### Provided material
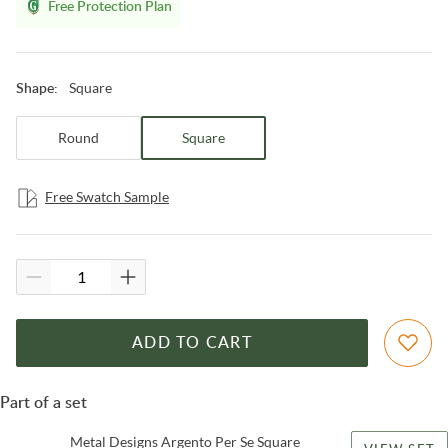
Free Protection Plan
Square
Shape
:
Round
Square
Free Swatch Sample
ADD TO CART
Part of a set
Metal Designs Argento Per Se Square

### Problem requirements
Nothing but the lines from the one holding "Part of a set" to the end of the entries should be returned, each exactly as it stands.

### Output for this exercise
Part of a set
Metal Designs Argento Per Se Square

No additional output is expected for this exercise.